The Turing Test
One of the most infamous tests of machine intelligence remains the Turing Test, developed by Alan Turing—the father of modern computing, memorably played by Benedict Cumberbatch in the 2014 film 'The Imitation Game'.
A machine will pass when it’s able to play this game, or mimic human behavior well enough to fool us into believing it’s flesh and blood.
The same year the movie was released, the Turing Test was beaten by a chatbot named Eugene Goostman, who posed as a Ukrainian teen conversing in choppy English. The crowd went wild for a solid hour before realizing that the bot, far from achieving human-like intelligence, was actually quite dumb.
Today, most chatbots could pass, but it’s fair to say that even the cream of the crop are hardly deserving of straight As and gold stars.
Turing’s methodology has been criticized for reducing AI to the level of a magic trick—and being far too simplistic. But we should remember that the test is a product of its time, and its continued relevance is surely a credit to Turing’s lasting legacy.
The Lovelace Test
Enter the Lovelace Test, appropriately named after a woman representing the intersection of creativity and computing. Ada Lovelace was the daughter of Romantic poet Lord Byron and worked alongside Charles Babbage on his somewhat doomed Analytical Engine project in the mid-1800s.

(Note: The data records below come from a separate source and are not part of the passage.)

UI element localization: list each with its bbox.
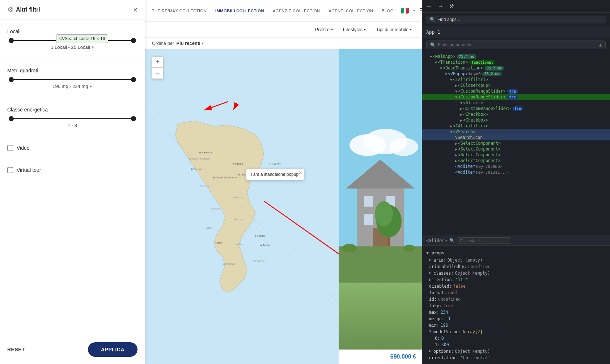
tree-customrangeslider1[interactable]: ▼ <CustomRangeSlider> fre <box>422 88 610 94</box>
crs3-arrow[interactable]: ▶ <box>460 107 462 111</box>
tree-vsearchicon[interactable]: VSearchIcon <box>422 135 610 140</box>
sc3-arrow[interactable]: ▶ <box>455 153 457 157</box>
devtools-back-btn[interactable]: ← <box>426 3 432 9</box>
menu-icon[interactable]: ☰ <box>419 7 422 15</box>
tree-selectcomponent4[interactable]: ▶ <SelectComponent> <box>422 158 610 164</box>
prezzo-pill[interactable]: Prezzo ▾ <box>312 25 336 34</box>
svg-text:Emilia-Romagna: Emilia-Romagna <box>189 157 209 160</box>
tree-selectcomponent1[interactable]: ▶ <SelectComponent> <box>422 140 610 146</box>
metri-slider-track[interactable] <box>9 79 136 80</box>
panel-footer: RESET APPLICA <box>0 335 145 364</box>
crs1-arrow[interactable]: ▼ <box>455 89 457 93</box>
iclosepopup-arrow[interactable]: ▶ <box>455 84 457 88</box>
virtual-tour-label: Virtual tour <box>17 167 41 173</box>
tipi-arrow: ▾ <box>410 27 412 31</box>
tree-vsearch[interactable]: ▼ <VSearch> <box>422 129 610 135</box>
locali-slider-thumb-right[interactable] <box>131 38 136 43</box>
svg-point-48 <box>404 245 415 252</box>
tree-customrangeslider3[interactable]: ▶ <CustomRangeSlider> fre <box>422 106 610 111</box>
tree-customrangeslider2[interactable]: ▼ <CustomRangeSlider> fre <box>422 94 610 100</box>
vsearch-tooltip: <VSearchIcon> 16 × 16 <box>56 34 108 43</box>
tree-basetransition[interactable]: ▼ <BaseTransition> 35.7 ms <box>422 65 610 71</box>
vpopup-arrow[interactable]: ▼ <box>445 72 447 76</box>
lifestyles-label: Lifestyles <box>343 27 363 32</box>
nav-item-immobili[interactable]: IMMOBILI COLLECTION <box>215 9 264 13</box>
nav-item-blog[interactable]: BLOG <box>382 9 394 13</box>
svg-text:Abruzzo: Abruzzo <box>233 218 243 221</box>
ialtrifiltri-arrow[interactable]: ▼ <box>450 78 452 82</box>
devtools-merge-btn[interactable]: ⚒ <box>449 3 454 9</box>
transition-arrow[interactable]: ▼ <box>435 60 437 64</box>
map-zoom-out[interactable]: − <box>152 68 163 79</box>
nav-item-agenti[interactable]: AGENTI COLLECTION <box>329 9 373 13</box>
sc4-arrow[interactable]: ▶ <box>455 159 457 163</box>
tree-mainapp[interactable]: ▼ <MainApp> 71.4 ms <box>422 54 610 59</box>
metri-slider-thumb-right[interactable] <box>131 77 136 82</box>
lifestyles-pill[interactable]: Lifestyles ▾ <box>340 25 369 34</box>
tree-selectcomponent3[interactable]: ▶ <SelectComponent> <box>422 152 610 158</box>
flag-arrow[interactable]: ▾ <box>413 9 415 13</box>
ordina-value[interactable]: Più recenti <box>176 41 200 46</box>
tree-vpopup[interactable]: ▼ <VPopup> key=0 35.2 ms <box>422 71 610 77</box>
tree-slider[interactable]: ▼ <Slider> <box>422 100 610 106</box>
tree-selectcomponent2[interactable]: ▶ <SelectComponent> <box>422 146 610 152</box>
tree-ialtrifiltri2[interactable]: ▶ <IAltrifiltri> <box>422 123 610 129</box>
tree-additem2[interactable]: <AddItem key=781311...> <box>422 169 610 175</box>
prop-min: min: 196 <box>422 322 610 329</box>
ordina-bar: Ordina per Più recenti ▾ <box>145 38 422 49</box>
vsearch-arrow[interactable]: ▼ <box>450 130 452 134</box>
classe-slider-track[interactable] <box>9 118 136 119</box>
basetransition-arrow[interactable]: ▼ <box>440 66 442 70</box>
filter-state-icon: 🔍 <box>449 238 455 243</box>
prop-id: id: undefined <box>422 296 610 302</box>
prop-disabled: disabled: false <box>422 283 610 289</box>
slider-arrow[interactable]: ▼ <box>460 101 462 105</box>
metri-slider-thumb-left[interactable] <box>9 77 14 82</box>
find-components-input[interactable] <box>438 42 597 47</box>
tree-ialtrifiltri[interactable]: ▼ <IAltrifiltri> <box>422 77 610 82</box>
mainapp-arrow[interactable]: ▼ <box>430 55 432 59</box>
tree-checkbox1[interactable]: ▶ <Checkbox> <box>422 111 610 117</box>
filter-bar: Prezzo ▾ Lifestyles ▾ Tipi di immobile ▾ <box>145 22 422 38</box>
crs2-arrow[interactable]: ▼ <box>455 95 457 99</box>
svg-point-35 <box>389 138 418 156</box>
virtual-tour-checkbox[interactable] <box>7 167 13 173</box>
devtools-forward-btn[interactable]: → <box>438 3 444 9</box>
locali-slider-thumb-left[interactable] <box>9 38 14 43</box>
ordina-arrow[interactable]: ▾ <box>202 41 204 45</box>
video-checkbox[interactable] <box>7 145 13 151</box>
map-zoom-in[interactable]: + <box>152 57 163 68</box>
locali-range-text: 1 Locali - 20 Locali + <box>7 45 137 50</box>
nav-item-agenzie[interactable]: AGENZIE COLLECTION <box>273 9 320 13</box>
classe-slider-thumb-left[interactable] <box>9 116 14 121</box>
content-area: Hrvatska Emilia-Romagna Toscana Umbria L… <box>145 49 422 364</box>
reset-button[interactable]: RESET <box>7 347 25 352</box>
tipi-pill[interactable]: Tipi di immobile ▾ <box>373 25 415 34</box>
applica-button[interactable]: APPLICA <box>88 342 137 357</box>
flag-icon[interactable]: 🇮🇹 <box>401 7 409 15</box>
ialtrifiltri-label: <IAltrifiltri> <box>453 77 488 82</box>
tree-iclosepopup[interactable]: ▶ <IClosePopup> <box>422 82 610 88</box>
map-popup-close[interactable]: × <box>299 170 302 175</box>
checkbox2-arrow[interactable]: ▶ <box>460 118 462 122</box>
close-button[interactable]: × <box>133 6 137 13</box>
scroll-up-icon[interactable]: ▲ <box>599 42 602 47</box>
sc1-arrow[interactable]: ▶ <box>455 141 457 145</box>
map-controls: + − <box>152 56 164 79</box>
ialtrifiltri2-arrow[interactable]: ▶ <box>450 124 452 128</box>
checkbox1-arrow[interactable]: ▶ <box>460 113 462 117</box>
tree-checkbox2[interactable]: ▶ <Checkbox> <box>422 117 610 123</box>
transition-label: <Transition> <box>438 60 468 65</box>
slider-state-bar: <Slider> 🔍 <box>422 236 610 246</box>
map-section[interactable]: Hrvatska Emilia-Romagna Toscana Umbria L… <box>145 49 339 364</box>
prop-format: format: null <box>422 289 610 296</box>
find-apps-input[interactable] <box>437 17 602 22</box>
nav-item-remax[interactable]: THE RE/MAX COLLECTION <box>152 9 207 13</box>
tree-additem1[interactable]: <AddItem key=782660> <box>422 164 610 169</box>
tree-transition[interactable]: ▼ <Transition> functional <box>422 59 610 65</box>
prop-modelvalue-1: 1: 500 <box>422 342 610 348</box>
filter-state-input[interactable] <box>457 237 511 244</box>
additem1-key: key=782660> <box>476 164 502 169</box>
classe-slider-thumb-right[interactable] <box>131 116 136 121</box>
sc2-arrow[interactable]: ▶ <box>455 147 457 151</box>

She argued that a robot had to transcend its pre-programmed instructions, or go off script, in order to be considered intelligent.
The Analytical Engine has no pretensions whatever to originate anything. It can only do whatever we know how to order it to perform.Ada Lovelace
The Lovelace Test was designed in 2002 by a team of computer scientists that included David Ferucci, who went on to develop IBM’s Jeopardy-winning Watson.
It can only be passed if the machine is able to generate an original idea without its human creator being able to explain how it did so. This would prove that it’s capable of thinking for itself; going beyond its own code.
While useful, the test fails to acknowledge that the AI’s novel creation may have been nothing more than a fluke.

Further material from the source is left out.